A-t-il délivré des milliers d’ordonnances de Subutex par humanisme ou par complaisance ? Un médecin mosellan accusé d’avoir alimenté un trafic de ce traitement substitutif à l’héroïne jouait hier, lundi 30 novembre, son avenir devant le tribunal de Sarreguemines (Moselle).
Au terme d’une longue journée d’audience, le parquet a requis à l’encontre du généraliste trois ans de prison dont deux avec sursis, 50 000 euros d’amende et l’interdiction d’exercer son métier. « En distribuant du Subutex à des patients qui n’en ont pas besoin, on alimente un réseau », a fait valoir la représentante du ministère public, Marion Freitag, qui a également requis 20 000 euros d’amende à l’encontre d’un pharmacien.

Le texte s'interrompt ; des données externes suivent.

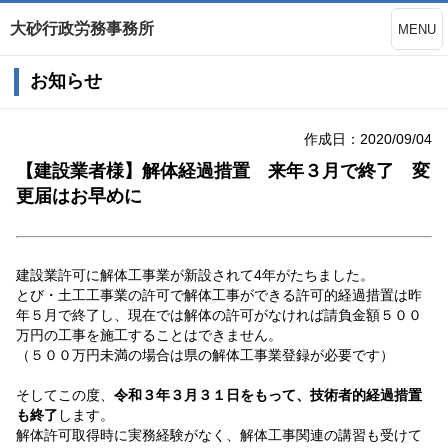
大砂行政労務事務所
MENU
お知らせ
作成日：2020/09/04
【建設業者様】解体経過措置 来年３月で終了 変
更届はお早めに
建設業許可に解体工事業が新設されて4年がたちました。
とび・土工工事業の許可で解体工事ができる許可的経過措置は昨
年５月で終了し、現在では解体の許可がなければ請負金額５００
万円の工事を施工することはできません。
（５００万円未満の場合は県の解体工事業登録が必要です）
そしてこの度、
令和３年３月３１日をもって、技術者的経過措置
も終了
します。
解体許可取得時に実務経験がなく、解体工事関連の講習も受けて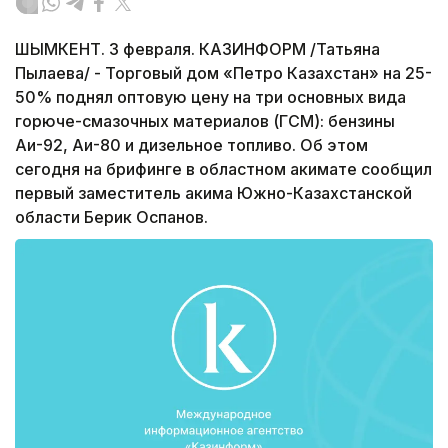
ШЫМКЕНТ. 3 февраля. КАЗИНФОРМ /Татьяна
Пылаева/ - Торговый дом «Петро Казахстан» на 25-
50% поднял оптовую цену на три основных вида
горюче-смазочных материалов (ГСМ): бензины
Аи-92, Аи-80 и дизельное топливо. Об этом
сегодня на брифинге в областном акимате сообщил
первый заместитель акима Южно-Казахстанской
области Берик Оспанов.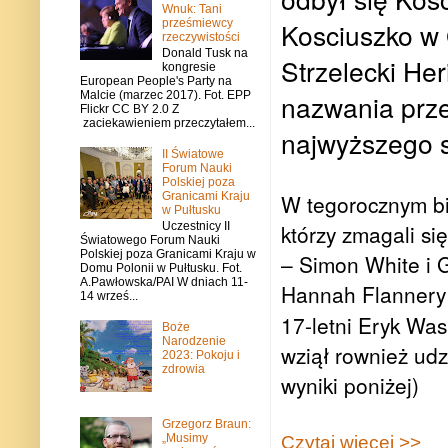
Wnuk: Tani
prześmiewcy
Kosciuszko w
rzeczywistości
Donald Tusk na
Strzelecki Her
kongresie
European People's Party na
nazwania prze
Malcie (marzec 2017). Fot. EPP
Flickr CC BY 2.0 Z
zaciekawieniem przeczytałem...
najwyższego sz
II Światowe
Forum Nauki
Polskiej poza
Granicami Kraju
W tegorocznym bi
w Pułtusku
którzy zmagali si
Uczestnicy II
Światowego Forum Nauki
Polskiej poza Granicami Kraju w
–
Simon White
i 
Domu Polonii w Pułtusku. Fot.
A.Pawłowska/PAI W dniach 11-
Hannah Flannery
14 wrześ...
17-letni Eryk Was
Boże
Narodzenie
wziął rownież udz
2023: Pokoju i
zdrowia
wyniki poniżej)
Grzegorz Braun:
„Musimy
Czytaj więcej >>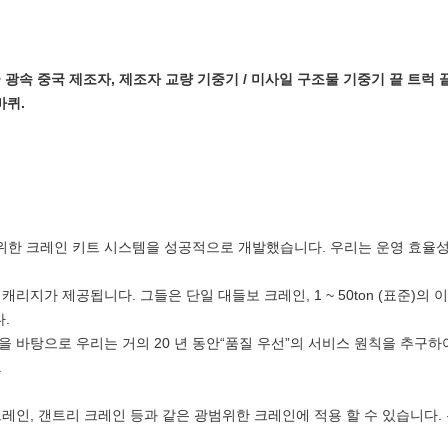
 끝 광속 중국 제조자, 제조자 교량 기중기 / 미사일 구조물 기중기 끝 트럭 끝 
바퀴.
을위한 크레인 키트 시스템을 성공적으로 개발했습니다.
우리는 운영 효율성
 캐리지가 제공됩니다.
그들은 단일 대들보 크레인, 1 ~ 50ton (표준
.
 바탕으로 우리는 거의 20 년 동안“품질 우선”의 서비스 원칙을 추구하여
.
레인, 갠트리 크레인 등과 같은 광범위한 크레인에 적용 할 수 있습니다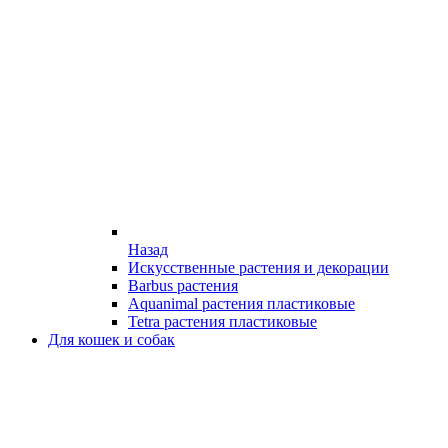
Назад
Искусственные растения и декорации
Barbus растения
Aquanimal растения пластиковые
Tetra растения пластиковые
Для кошек и собак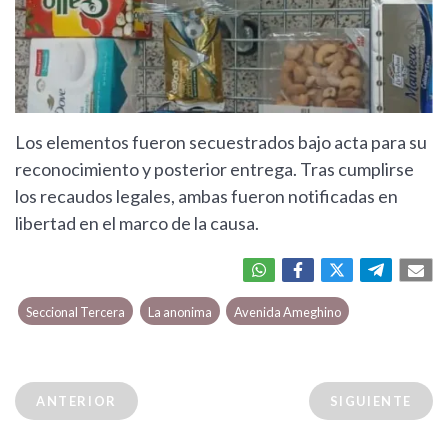
Los elementos fueron secuestrados bajo acta para su
reconocimiento y posterior entrega. Tras cumplirse
los recaudos legales, ambas fueron notificadas en
libertad en el marco de la causa.
Seccional Tercera
La anonima
Avenida Ameghino
ANTERIOR
SIGUIENTE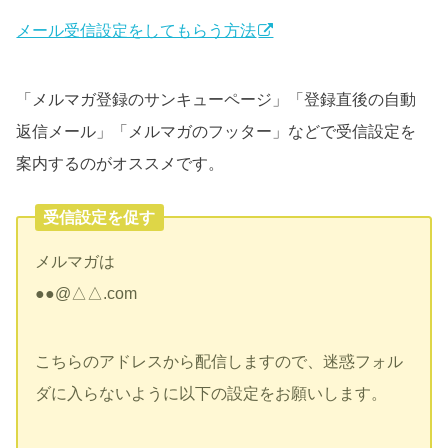
メール受信設定をしてもらう方法
「メルマガ登録のサンキューページ」「登録直後の自動
返信メール」「メルマガのフッター」などで受信設定を
案内するのがオススメです。
受信設定を促す
メルマガは
●●@△△.com
こちらのアドレスから配信しますので、迷惑フォル
ダに入らないように以下の設定をお願いします。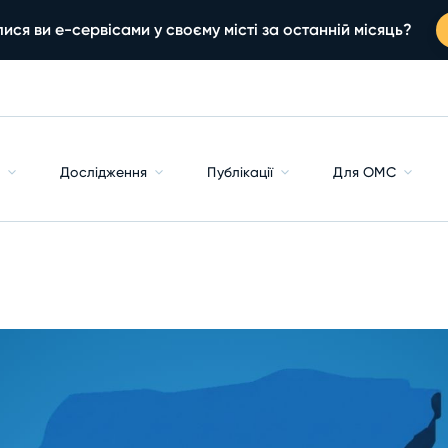
ися ви е-сервісами у своєму місті за останній місяць?
с
Дослідження
Публікації
Для ОМС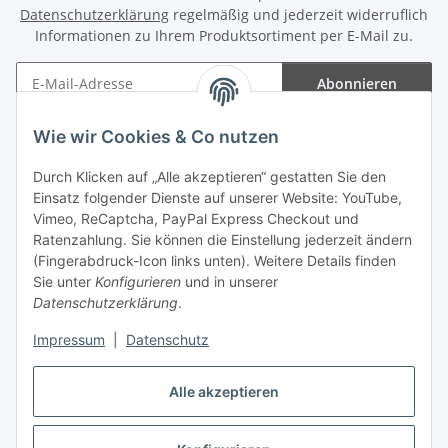
Datenschutzerklärung
regelmäßig und jederzeit widerruflich
Informationen zu Ihrem Produktsortiment per E-Mail zu.
Abonnieren
Newsletter Abonnieren
Wie wir Cookies & Co nutzen
Informationen
Durch Klicken auf „Alle akzeptieren“ gestatten Sie den
Einsatz folgender Dienste auf unserer Website: YouTube,
Gesetzliche Informationen
Vimeo, ReCaptcha, PayPal Express Checkout und
Ratenzahlung. Sie können die Einstellung jederzeit ändern
(Fingerabdruck-Icon links unten). Weitere Details finden
Sie unter
Konfigurieren
und in unserer
Datenschutzerklärung
.
Vertrag widerrufen
Impressum
|
Datenschutz
Alle akzeptieren
* Gemäß §19 UStG wird keine Umsatzsteuer berechnet, zzgl.
Versand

À leurs côtés comparaissaient deux hommes soupçonnés d’avoir revendu du Subutex à des toxicomanes : les forces de l’ordre ont découvert plus de 600 comprimés chez l’un d’eux. Le parquet a requis respectivement un an ferme et douze mois avec sursis et mise à l’épreuve pendant 24 mois à leur encontre. Certains comprimés étaient revendus en Allemagne, où ce médicament est délivré dans des conditions plus strictes qu’en France.
« médecine go-fast »
Le médecin mis en cause, également maire de sa commune Hombourg-Haut (jusqu’en 2014), avait été mis en examen en octobre 2013 : l’enquête a établi qu’il avait prescrit de fin mars 2011 à avril 2013 près de 25 000 ordonnances de Subutex à quelque 285 patients. La CPAM de Moselle a provisoirement chiffré son préjudice à plus de 165 000 euros, selon son avocat, Me Nicolas Matuszac.
Alors qu’il travaillait à temps partiel du fait de ses activités d’élu, le médecin pouvait recevoir jusqu’à 80 patients par jour, s’est étonné le parquet, en relevant que certains d’entre eux n’étaient pas examinés lors d’une première prescription, n’étant même pas toxicomanes.
L’avocat de l’Ordre des médecins, Me Stanislas Louvelune a dénoncé une « médecine go-fast », et pointé l’exercice « un peu atypique » du métier.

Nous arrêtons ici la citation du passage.